Позиция на Сигнальном мысу Ванюшке не внушала доверия. Да и артиллеристы с опаской поглядывали на тыл батареи, где высился угрюмый скат горы, поросший кустами можжевельника и мелкой, почти без веток, голой пихтой. Полетят туда бомбы и ядра – к чугунным осколкам добавятся скальные… Вот и сыпанет смертью позади да сверху по головам и спинам.

Лейтенант Гаврилов успокаивал солдат, обещал устроить над пушкарями навесы из парусной материи. От камней-де будет обережение.

Петька Жарков высказал казакам сомнение:

– Заваруха пойдет, какие тут паруса!..

Его поддержал Евграф:

– Пропадут батарейцы не за понюх табаку. Место тут самое что ни на есть гиблое.
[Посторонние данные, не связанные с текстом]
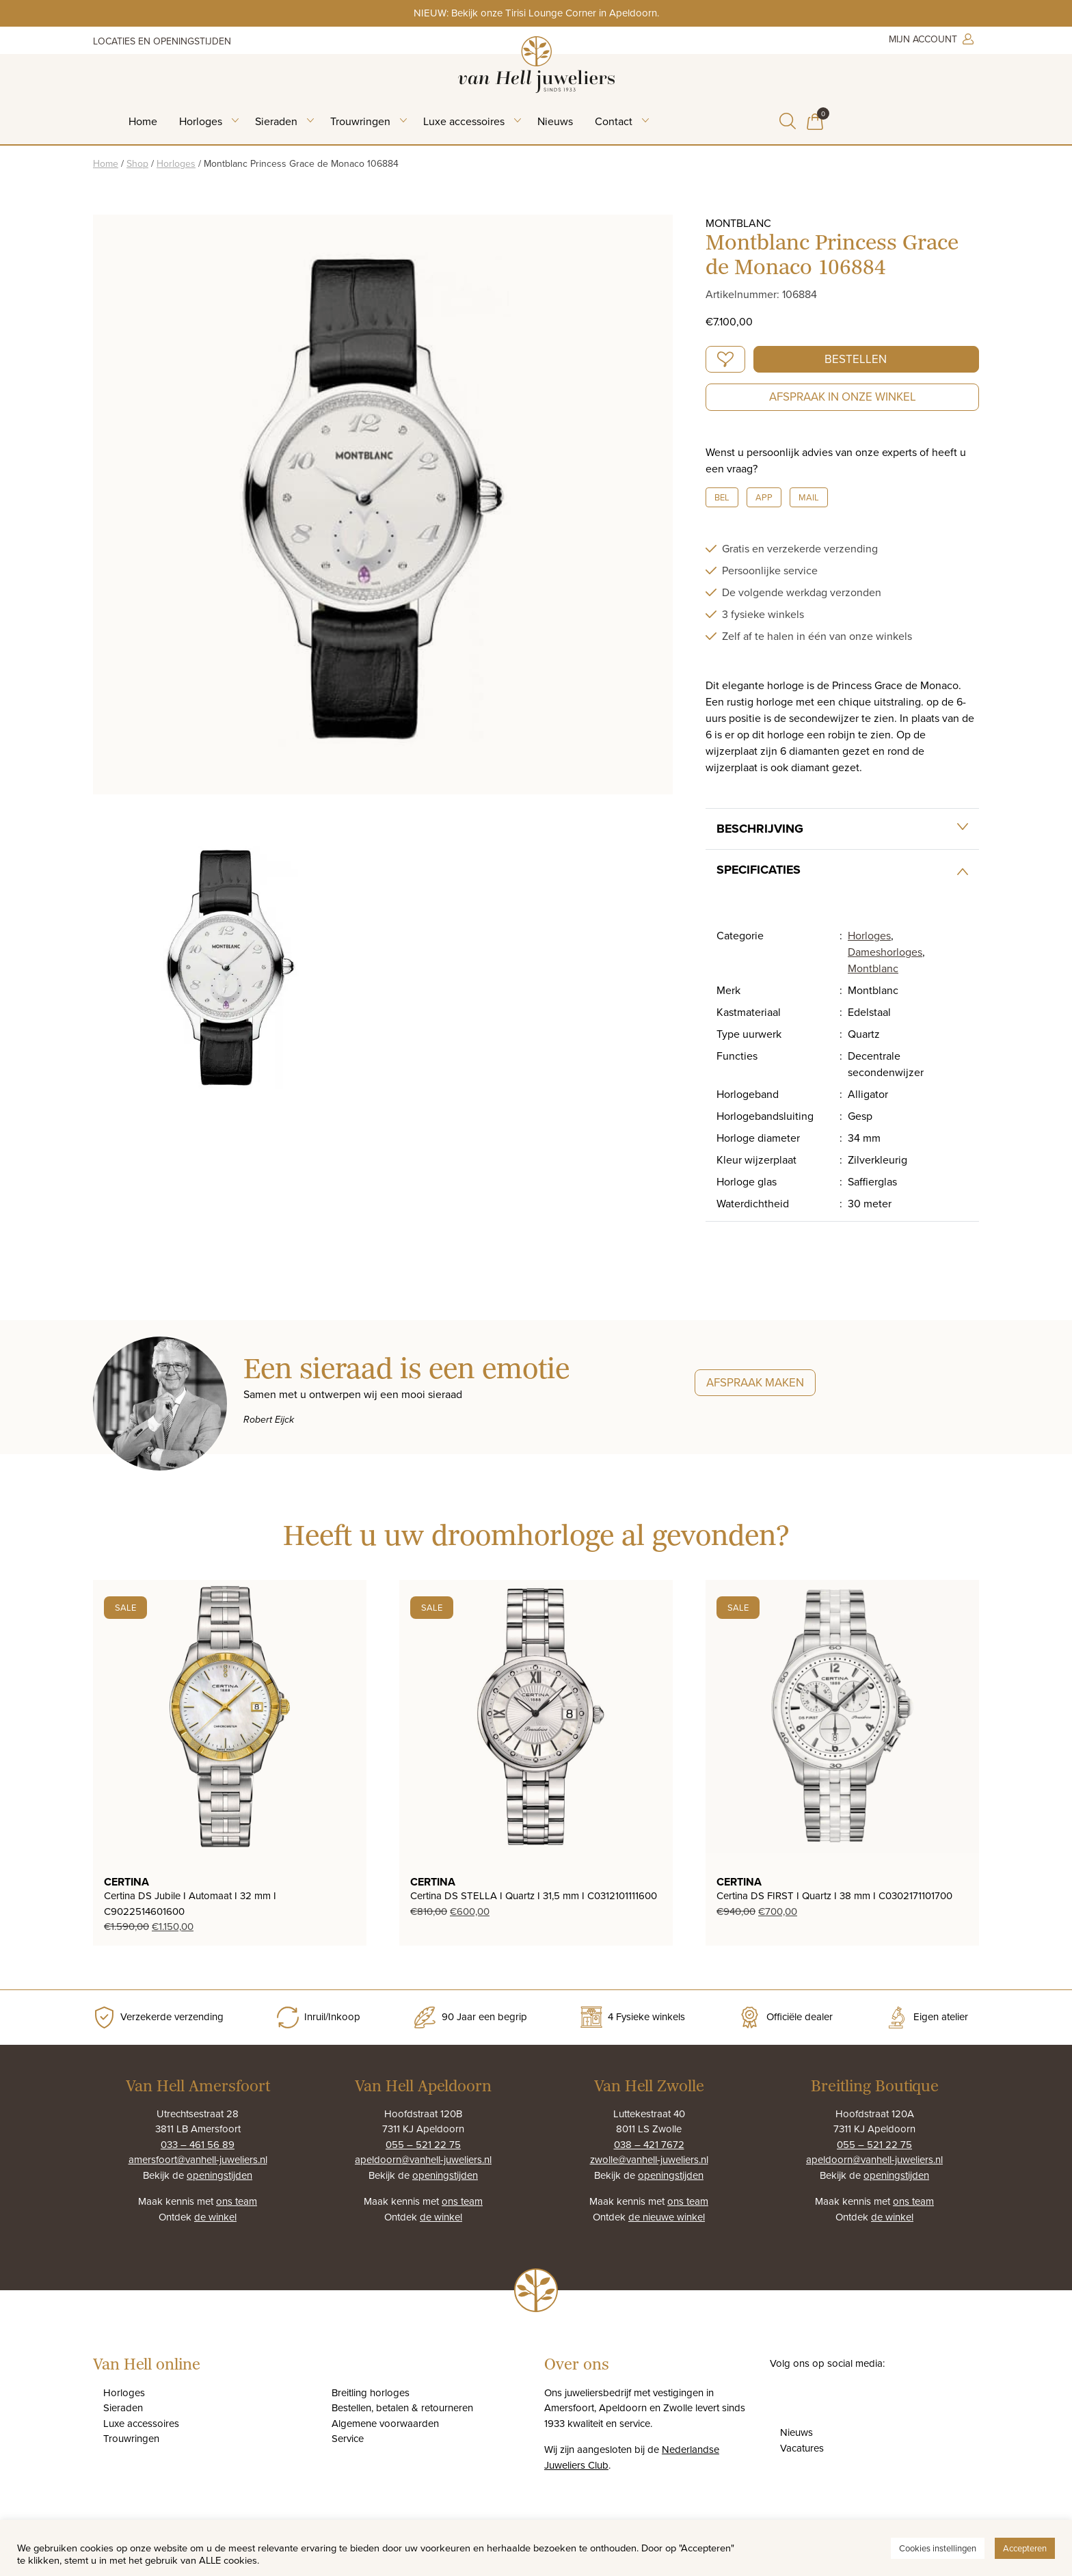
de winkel (215, 2217)
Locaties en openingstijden (162, 41)
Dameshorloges (885, 951)
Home (143, 121)
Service (348, 2438)
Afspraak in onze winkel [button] (842, 396)
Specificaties (758, 869)
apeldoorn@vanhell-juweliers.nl (423, 2159)
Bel (721, 497)
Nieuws (555, 121)
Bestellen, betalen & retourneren (402, 2407)
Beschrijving (759, 828)
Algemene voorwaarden (385, 2423)
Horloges (200, 121)
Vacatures (802, 2448)
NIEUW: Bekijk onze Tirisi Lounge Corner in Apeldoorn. (536, 12)
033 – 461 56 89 (197, 2144)
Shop (137, 163)
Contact (613, 121)
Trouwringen (360, 121)
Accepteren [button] (1025, 2548)
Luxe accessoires (464, 121)
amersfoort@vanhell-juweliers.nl (198, 2159)
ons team (236, 2201)
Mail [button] (809, 497)
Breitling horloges (371, 2392)
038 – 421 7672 (649, 2144)
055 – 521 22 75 (423, 2144)
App (764, 497)
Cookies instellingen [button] (937, 2548)
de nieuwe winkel (666, 2217)
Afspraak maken (755, 1382)
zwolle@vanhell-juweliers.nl (649, 2159)
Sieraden (276, 121)
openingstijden (219, 2175)
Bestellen (856, 359)
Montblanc (873, 968)
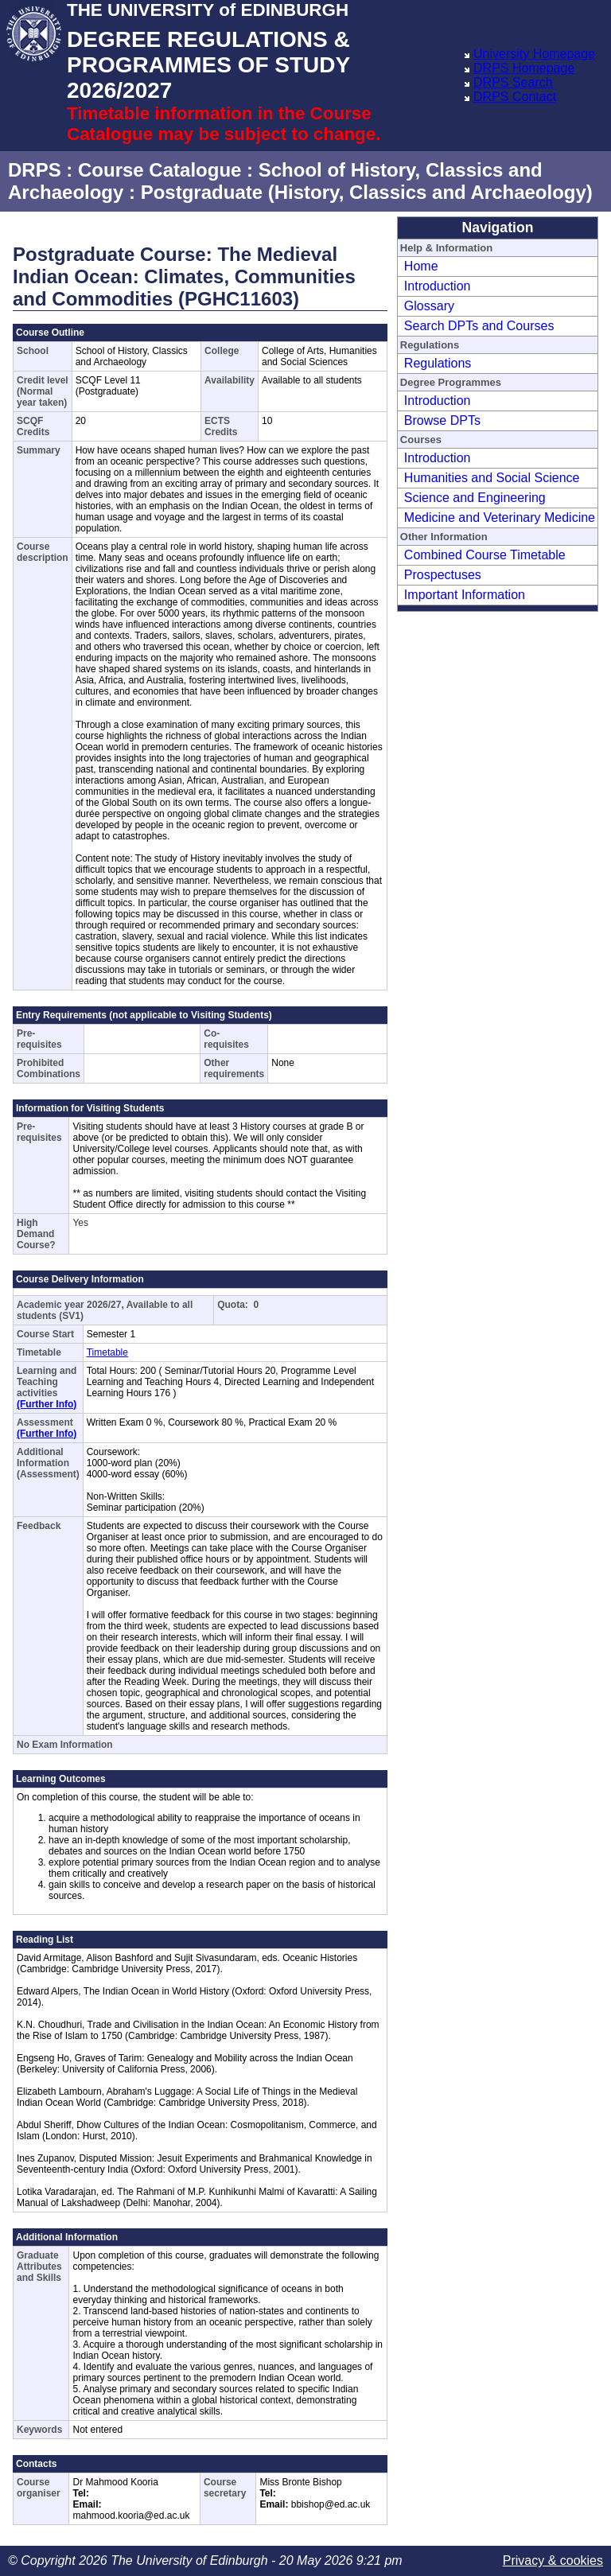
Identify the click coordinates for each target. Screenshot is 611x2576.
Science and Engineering (475, 497)
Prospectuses (442, 575)
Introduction (437, 286)
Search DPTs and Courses (479, 326)
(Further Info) (46, 1404)
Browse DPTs (442, 420)
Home (421, 266)
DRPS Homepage (523, 68)
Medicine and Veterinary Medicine (499, 517)
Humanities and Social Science (492, 477)
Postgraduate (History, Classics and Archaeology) (367, 192)
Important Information (464, 594)
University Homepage (534, 53)
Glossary (429, 306)
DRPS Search (513, 82)
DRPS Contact (514, 96)
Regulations (438, 363)
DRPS (34, 170)
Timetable (107, 1352)
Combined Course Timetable (485, 555)
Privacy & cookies (553, 2560)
Хотя бы поскореича нас отсюда сняли.

– Нам-то когда место укажут в обороне? – спросил раздумчиво Кудеяров. – Хорунжего что-то не видать который день…

– Укажут оборонять кладбищенскую батарею.

– А где хорунжий?

– На Никольской горе. И пятидесятник с ним. Можа, поставят нас в засаду со штуцерниками. Сбрасывать десант в море.

– Да уж лучше схлестнуться с имя там, чем отсиживаться в этих каменьях. – Алганаев вздохнул, вытащил кисет. – Господи! Услышал бы нас, молящихся. Не ведаю, как мы, братцы, домой возвернемся. Да и доведется ли…

Никто ему не ответил. Родной Шарагол был за горами, за долами, скачи – не доскачешь. А они, казаки, черт-те где – на краю света.

Рано утром, при тающих клочьях тумана, вахтенный на «Авроре» увидел входящий в Авачинскую бухту трехмачтовый пароход под американским флагом. Вахтенный доложил старшему офицеру.

В Петропавловске проживали семьи негоциантов из американских штатов. Они для себя парохода не ожидали. Да и само судно вело себя странно. Не дойдя мили три до Сигнального мыса, замедлило ход, а вскоре и вовсе встало.

Завойко распорядился послать вельбот для выяснения. Едва вельбот с вооруженными матросами вывернулся из-за мыса, как пароход повернул вспять.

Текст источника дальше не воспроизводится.